Xaprb

Stay curious!

Four types of database abstraction layers

with 15 comments

Quite a few people have chimed in on a recent discussion about PHP, MySQL, database abstraction layers, and performance. I think enough viewpoints have been covered that I don’t need to comment, but one question I don’t see answered is “what are the qualities of a good SQL abstraction layer?” I think it’s a very interesting — and complicated — question. As it turns out, the term has several meanings, and I think it’s important to understand them.

I started drafting this article in February, but put it aside until the recent spate of articles prompted me to finish it. Here are links to some of those articles:

This issue has been discussed before, too. For example,

That explains why I’m not going to jump into the fray with my thoughts on the developerWorks article; everything I’d say has been said before. I just want to see if I can clarify what people mean by “database abstraction layer,” and lay out some ways to think about what’s good and bad in such a system.

Types of abstraction layers

People sometimes say “SQL abstraction layer” or “database interface” fairly loosely, assuming everyone knows what they mean. Not so — I’ve seen at least four distinct meanings in common usage:

  1. A software library to connect to a database server and issue queries, fetch results etc.
  2. A software library to present a common API to different database servers.
  3. A software library to automatically generate portable SQL queries.
  4. A software library to map Object-Oriented Programming to a relational database (Object-Relational Mapping, or ORM)

Most libraries will also provide related functionality such as escaping quotes for preventing SQL injection attacks, getting server status, controlling transactions, and so forth.

Each type of interface usually builds upon the types that precede it in my numbering scheme. Each type has different goals, which you have to understand before you can decide what criteria to use when measuring goodness or badness.

Type 1: Libraries that provide access to a database

Libraries that connect to specific database software, issue queries, and return results are generally written at a fairly low level, and their interfaces usually map directly to the specific server software they’re written for. For example, the PHP mysql_ functions are clearly just hooks into the MySQL drivers — without any real abstraction as a high-level programmer would think of it.

Type 1 software doesn’t really have a goal, except enabling access from the programming language to the database.

Type 2: Libraries that present a common interface to different server software

Type 2 software does much the same as Type 1, but it abstracts away the guts of Type 1 software so every database system can be accessed with the same functions. This is what Jeremy means when he says

I use a revolutionary new programming technique. Instead of littering my code with those calls, I put my core data access layer into a library–a separate piece of reusable code that I can include in various parts of my application and… reuse!

Perl’s DBI is a good example of Type 2 software.
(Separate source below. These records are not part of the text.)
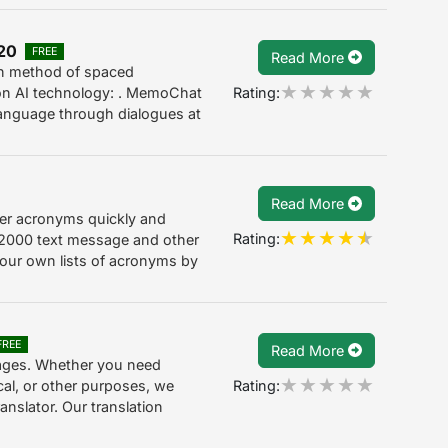
.20
FREE
Read More
en method of spaced
Rating:
 on AI technology: . MemoChat
 language through dialogues at
Read More
er acronyms quickly and
Rating:
 2000 text message and other
our own lists of acronyms by
FREE
Read More
ages. Whether you need
Rating:
ical, or other purposes, we
anslator. Our translation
What is DBI, and what are its goals? From the homepage:

The DBI is the standard database interface module for Perl. It defines a set of methods, variables and conventions that provide a consistent database interface independent of the actual database being used.

In other words, you don’t have to look at documentation to know “what function fetches a row from my results if I’m connected to Firebird instead of MySQL?” You learn DBI, and that’s it. PHP’s PDO is similar too. I think this is what Jeremy means when he talks about a “Neutral API,” though his article doesn’t really make that very clear.

Type 2 software’s goal is presenting your code a common API for different database systems.

Type 3: Libraries that write portable SQL

The third type of software tries to abstract away the differences in SQL dialect between different database systems. For example, in some databases, you insert a row by the following SQL:

insert into table(col, col, col) values (val, val, val)

In others, you may do this:

insert into table set col = val, col = val, col = val

Type 3 software wants to help you avoid writing SQL so you can express in your code what you want the SQL to do, and let the abstraction layer sort out how to tell the database server to do it. This is typically accomplished with a non-SQL interface, such as in PHP’s PEAR::MDB2 package. From the documentation:

It provides a common API for all support RDBMS. The main difference to most other database abstraction packages is that MDB2 goes much further to ensure portability. Among other things MDB2 features:

  • An OO-style query API

The emphasis is mine. Type 3 software writes the queries for you behind the scenes. You don’t write SQL. Programmers who advocate Type 3 software consider this a Good Thing, because they believe portable SQL will prevent vendor lock-in:

… and when they decide to use another DBMS instead of MySQL (and they undoubtedly will at some point), the conversion will be painless.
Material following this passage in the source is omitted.